Wednesday, June 11, 2014

The Big Tiny: A Built-It-Myself Memoir - Williams

Title:The Big Tiny: A Built-It-Myself Memoir
Author: Dee Williams
Published: 2014
Genre: Non-Fiction
Rating: 3/5- Good. Read it, have a good time and move on. Or not.

Book Source: I received this book through Netgalley, free of cost, in exchange for an honest review.

Recommended if you like: Memoirs, Environmentalism
What Its About:  
Dee Williams was an average (though handy) single woman making her way in life.  She had a good job and eventually bought a home, which she shared with roommates. Though she spent many days working on the fixer-upper, it felt it must be a labor of love and that she was "happy enough".

Then, one day, life changed completely. After suffering a heartache, Williams was diagnosed with cardiomyopathy, or congestive heart failure. In her early forties, Williams looked around and saw her lovely home, wealth of possessions (for which she felt vaguely guilty, given a trip to a third world country where they had very little), and her list of needs to upkeep such a lifestyle and decided that "happy enough" wasn't enough.
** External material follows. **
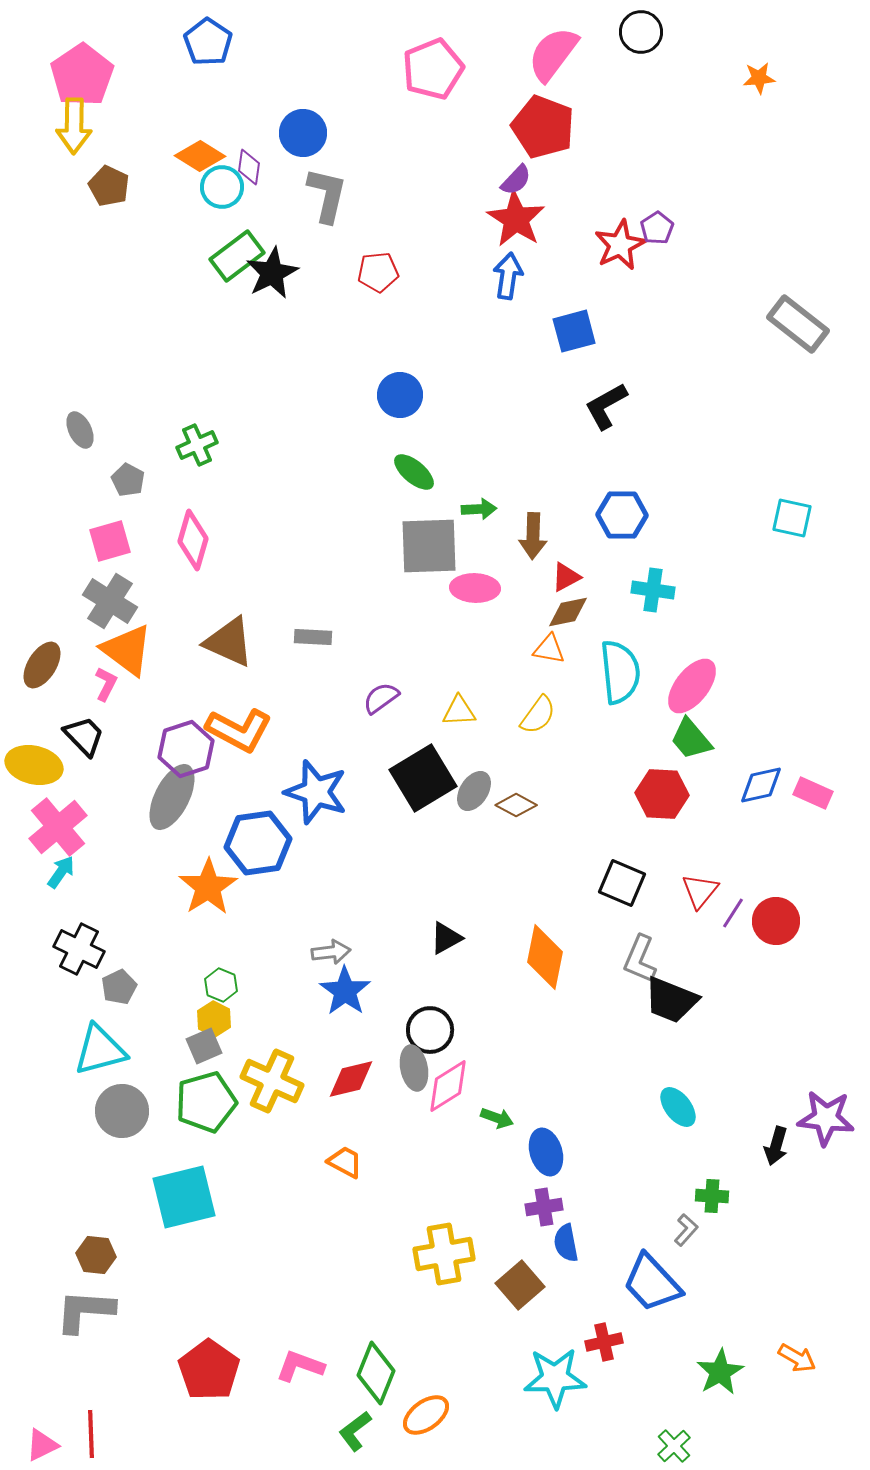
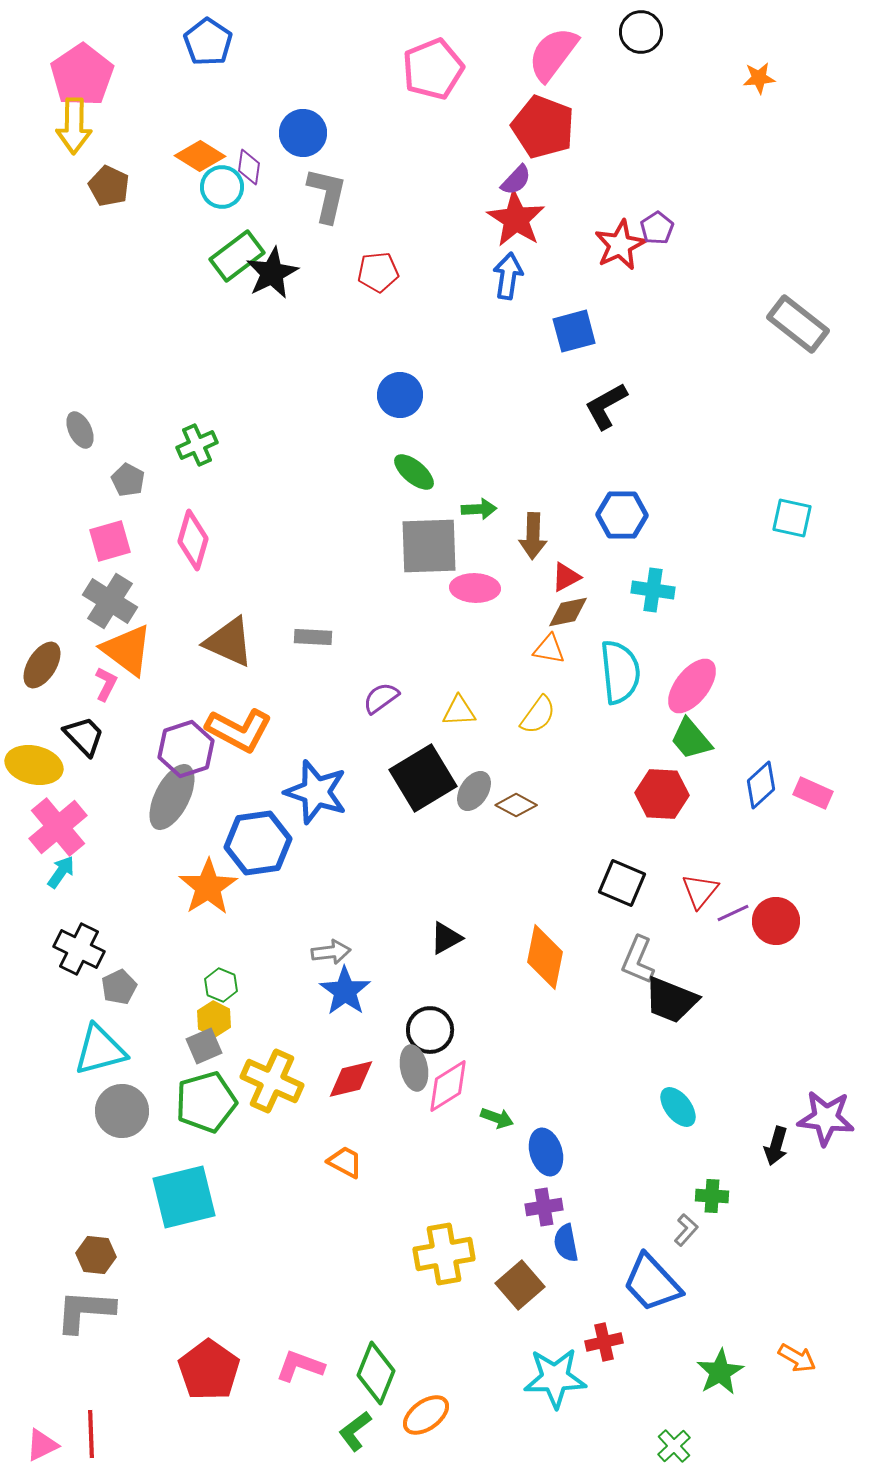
blue diamond at (761, 785): rotated 30 degrees counterclockwise
purple line at (733, 913): rotated 32 degrees clockwise
gray L-shape at (640, 959): moved 2 px left, 1 px down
She decided to downsize, her home and her life. She undertook the process of building an 84 square foot home (small enough meet legal guidelines for travel on highways) and reduced her needs - and wants - to enable life within that space. What she found was that it didn't really matter what she had, but what she was doing with her time and who she did it with, that mattered and there really is no place like home, even if that home is smaller than a typical parking spot, with a compost toilet and solar power.

The Bottom Line:
What a wonderful read this was. Who has never looked around their home and wondered why all "this stuff" is necessary? Who has never dreamed of removing the stress and worry of working full time and paying mortgage/rent, utilities bills, and keeping up with "the Jones"?  Dee Williams, though pushed by her health issues, took that leap and changed her life toward what she still perceives as the better.

She admits to having difficulty talking about her health and personal issues. And, though I realize that the book is more about the changes in her life, and not the fear of her health situation, I would have liked to hear a more about the emotional process she worked through to make the decisions she did. The book is relatively short, about 200 pages, so there was certainly space.  Otherwise, well written and engrossing. The story of her path is amazing.